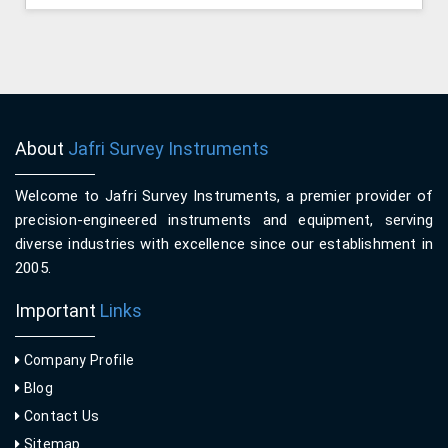
About
Jafri Survey Instruments
Welcome to Jafri Survey Instruments, a premier provider of
precision-engineered instruments and equipment, serving
diverse industries with excellence since our establishment in
2005.
Important
Links
Company Profile
Blog
Contact Us
Sitemap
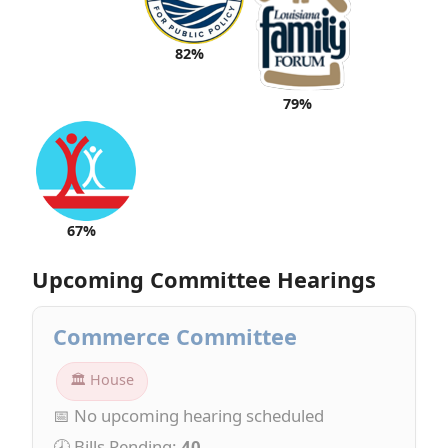
82%
79%
67%
Upcoming Committee Hearings
Commerce Committee
🏛 House
📅 No upcoming hearing scheduled
🕗 Bills Pending:
40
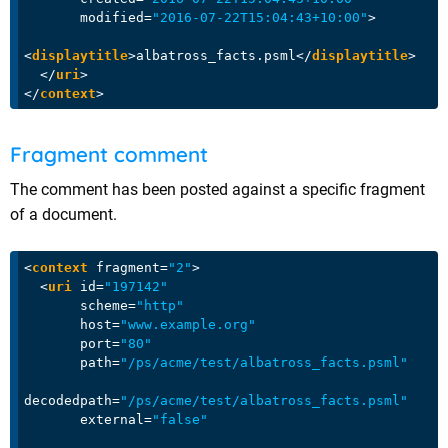
modified
=
"2016-07-22T15:04:43+10:00"
>
<
displaytitle
>
albatross_facts.psml
</
displaytitle
>
</
uri
>
</
context
>
Fragment comment
The comment has been posted against a specific fragment
of a document.
<
context
fragment
=
"2"
>
<
uri
id
=
"197142"
scheme
=
"http"
host
=
"www.example.org"
port
=
"80"
path
=
"/ps/acme/test/albatross_facts.psml"
decodedpath
=
"/ps/acme/test/albatross_facts.psml"
external
=
"false"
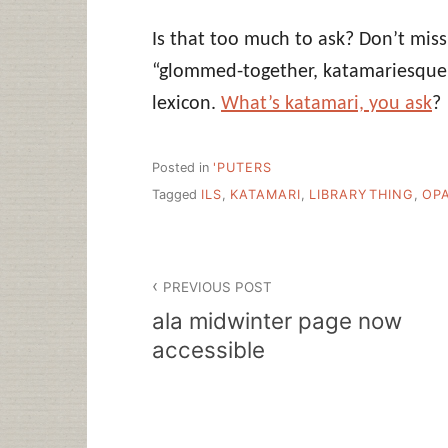
Is that too much to ask? Don’t mis
“glommed-together, katamariesque 
lexicon.
What’s katamari, you ask
?
Posted in
'PUTERS
Tagged
ILS
,
KATAMARI
,
LIBRARYTHING
,
OP
Post
PREVIOUS POST
navigation
ala midwinter page now
accessible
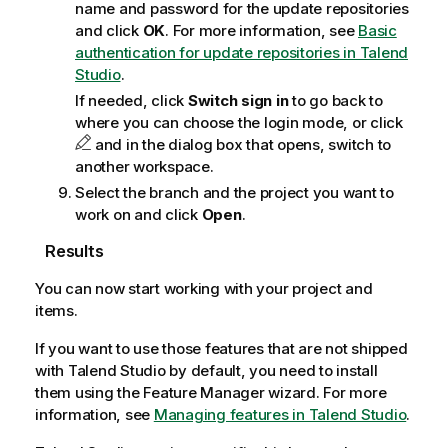
name and password for the update repositories
and click
OK
. For more information, see
Basic
authentication for update repositories in Talend
Studio
.
If needed, click
Switch sign in
to go back to
where you can choose the login mode, or click
and in the dialog box that opens, switch to
another workspace.
Select the branch and the project you want to
work on and click
Open
.
Results
You can now start working with your project and
items.
If you want to use those features that are not shipped
with
Talend Studio
by default, you need to install
them using the Feature Manager wizard. For more
information, see
Managing features in Talend Studio
.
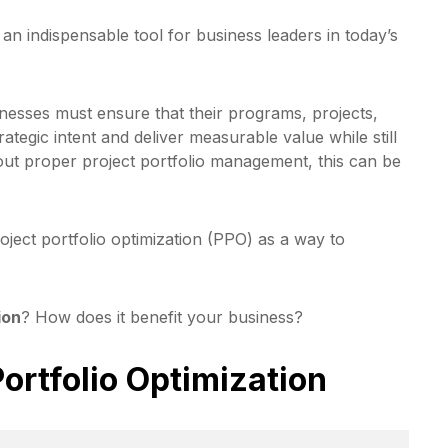
 indispensable tool for business leaders in today’s
nesses must ensure that their programs, projects,
rategic intent and deliver measurable value while still
out proper project portfolio management, this can be
oject portfolio optimization (PPO) as a way to
ion
? How does it benefit your business?
Portfolio Optimization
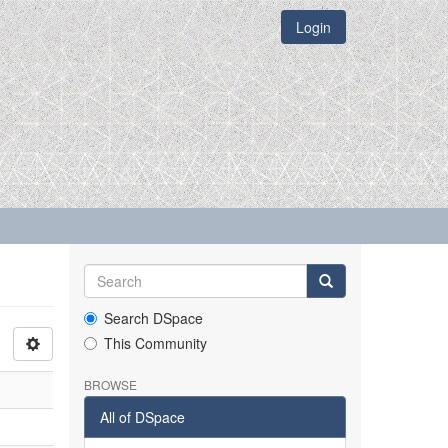
Login
Search DSpace
This Community
BROWSE
All of DSpace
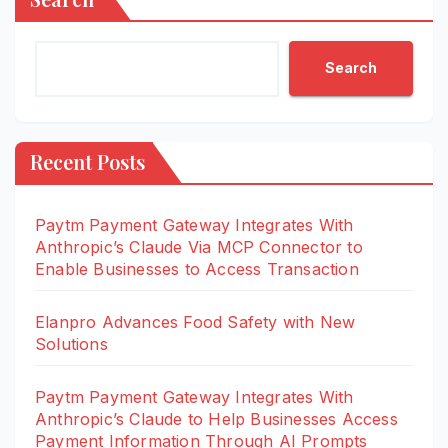
Search
Recent Posts
Paytm Payment Gateway Integrates With
Anthropic’s Claude Via MCP Connector to
Enable Businesses to Access Transaction
Elanpro Advances Food Safety with New
Solutions
Paytm Payment Gateway Integrates With
Anthropic’s Claude to Help Businesses Access
Payment Information Through AI Prompts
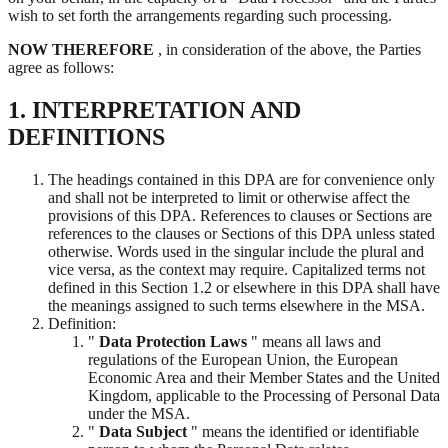
wish to set forth the arrangements regarding such processing.
NOW THEREFORE
, in consideration of the above, the Parties
agree as follows:
1. INTERPRETATION AND
DEFINITIONS
The headings contained in this DPA are for convenience only
and shall not be interpreted to limit or otherwise affect the
provisions of this DPA. References to clauses or Sections are
references to the clauses or Sections of this DPA unless stated
otherwise. Words used in the singular include the plural and
vice versa, as the context may require. Capitalized terms not
defined in this Section 1.2 or elsewhere in this DPA shall have
the meanings assigned to such terms elsewhere in the MSA.
Definition:
"
Data Protection Laws
" means all laws and
regulations of the European Union, the European
Economic Area and their Member States and the United
Kingdom, applicable to the Processing of Personal Data
under the MSA.
"
Data Subject
" means the identified or identifiable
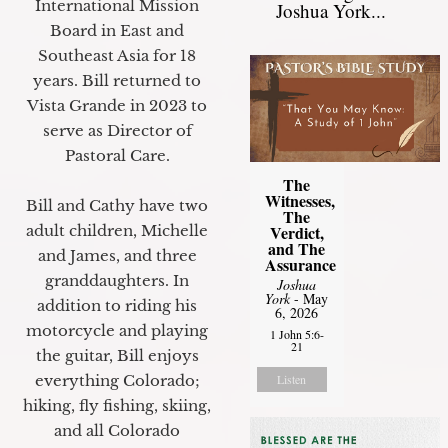
International Mission
Joshua York...
Board in East and
Southeast Asia for 18
years. Bill returned to
Vista Grande in 2023 to
serve as Director of
Pastoral Care.
The
Witnesses,
Bill and Cathy have two
The
Verdict,
adult children, Michelle
and The
and James, and three
Assurance
granddaughters. In
Joshua
York
- May
addition to riding his
6, 2026
motorcycle and playing
1 John 5:6-
21
the guitar, Bill enjoys
Listen
everything Colorado;
hiking, fly fishing, skiing,
and all Colorado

==============================

TASK TO CARRY OUT
Although pictures appear among the entries, please set down only the lines from the one with "Search DSpace" up to and including the one with "The headings contained", word for word.

SOLUTION
Search DSpace
This Community
BROWSE
All of DSpace
Search
Recent Posts
Paytm Payment Gateway Integrates With
Anthropic’s Claude Via MCP Connector to
Enable Businesses to Access Transaction
Elanpro Advances Food Safety with New
Solutions
Paytm Payment Gateway Integrates With
Anthropic’s Claude to Help Businesses Access
Payment Information Through AI Prompts
wish to set forth the arrangements regarding such processing.
NOW THEREFORE
, in consideration of the above, the Parties
agree as follows:
1. INTERPRETATION AND
DEFINITIONS
The headings contained in this DPA are for convenience only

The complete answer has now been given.